I am writing to request your prayers for my mother, Jennie, who is struggling with cancer. She has been experiencing a constant fever and has lost her appetite. She is in constant pain and depression. Unfortunately, the cancer had been in her body for three years prior without knowledge, and it was caught too late due to lack of care from her doctors at Kaiser. They did blood work and all kinds of scans, but it was only the CAT scan that detected the tumors. It’s frustrating that this isn’t done for all people.
In addition, my father is 90 years old and has renal failure. He is in the last stage and unable to receive treatment due to his age and weakness. He is depressed watching my mother suffer. Our family is broken and depressed. This situation is affecting my work life and finances, as I am missing too much work and can’t think straight. I’ll be driving and break down and cry in the car and have horrible thoughts.
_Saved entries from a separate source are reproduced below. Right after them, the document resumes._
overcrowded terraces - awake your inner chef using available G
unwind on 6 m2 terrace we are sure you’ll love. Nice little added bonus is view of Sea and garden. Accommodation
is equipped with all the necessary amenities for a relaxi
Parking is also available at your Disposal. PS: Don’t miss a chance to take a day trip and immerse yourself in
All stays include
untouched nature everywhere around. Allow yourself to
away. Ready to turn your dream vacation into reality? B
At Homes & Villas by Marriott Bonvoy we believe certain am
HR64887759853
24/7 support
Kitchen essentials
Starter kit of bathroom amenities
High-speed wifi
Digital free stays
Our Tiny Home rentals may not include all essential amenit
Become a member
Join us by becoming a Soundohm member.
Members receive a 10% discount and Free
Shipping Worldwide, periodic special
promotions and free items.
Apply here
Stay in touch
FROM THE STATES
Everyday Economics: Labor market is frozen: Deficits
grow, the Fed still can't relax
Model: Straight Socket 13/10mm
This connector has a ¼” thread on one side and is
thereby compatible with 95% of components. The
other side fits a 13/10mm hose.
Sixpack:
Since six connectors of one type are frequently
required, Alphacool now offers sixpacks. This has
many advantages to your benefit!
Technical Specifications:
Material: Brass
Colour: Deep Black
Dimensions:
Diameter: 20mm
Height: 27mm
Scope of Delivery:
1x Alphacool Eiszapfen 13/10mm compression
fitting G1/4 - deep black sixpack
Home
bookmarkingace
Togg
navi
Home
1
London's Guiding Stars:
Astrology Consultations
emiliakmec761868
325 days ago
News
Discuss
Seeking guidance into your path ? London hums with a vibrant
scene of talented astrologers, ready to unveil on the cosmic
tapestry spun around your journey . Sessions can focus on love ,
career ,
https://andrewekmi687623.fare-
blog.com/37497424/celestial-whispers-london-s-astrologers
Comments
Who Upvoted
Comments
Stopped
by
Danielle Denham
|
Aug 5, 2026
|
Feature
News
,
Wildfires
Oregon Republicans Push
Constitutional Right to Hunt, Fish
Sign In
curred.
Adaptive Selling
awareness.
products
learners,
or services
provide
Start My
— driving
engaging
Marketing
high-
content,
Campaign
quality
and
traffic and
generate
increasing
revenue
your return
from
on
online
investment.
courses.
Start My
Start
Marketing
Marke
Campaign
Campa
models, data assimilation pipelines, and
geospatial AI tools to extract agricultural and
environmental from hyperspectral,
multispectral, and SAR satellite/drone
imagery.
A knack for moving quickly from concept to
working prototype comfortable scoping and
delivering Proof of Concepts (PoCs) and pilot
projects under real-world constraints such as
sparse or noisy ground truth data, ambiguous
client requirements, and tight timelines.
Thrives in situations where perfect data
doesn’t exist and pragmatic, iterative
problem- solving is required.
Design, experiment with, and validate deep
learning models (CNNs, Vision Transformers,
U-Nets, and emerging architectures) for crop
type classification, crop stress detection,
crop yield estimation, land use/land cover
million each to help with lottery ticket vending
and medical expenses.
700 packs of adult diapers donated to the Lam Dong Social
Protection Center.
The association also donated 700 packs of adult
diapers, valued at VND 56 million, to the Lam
I pray daily, but I can never remain sane enough for the day. It’s affecting my life with my wife and children. I’m starting to shut down. I don’t understand how you can be a believer all of your life and struggle so badly without help from our Father. I don’t know any Father who would ignore and allow his child to suffer in pain. The Bible doesn’t make sense to me, or maybe my anger got the best of me. Either way, if you love your child, you won’t let them suffer in flesh and die in flesh like this.
We are all struggling badly, and the pain is too much. I have many heart health issues, and I can’t keep doing this daily watching them suffer. It’s breaking me to the point of constant tears. I beg God. I am on Facebook pages and prayer groups with over 10,000 prayers, and I’m still in line waiting for Christ Jesus to hear my cry.
Thank you for your prayers and support.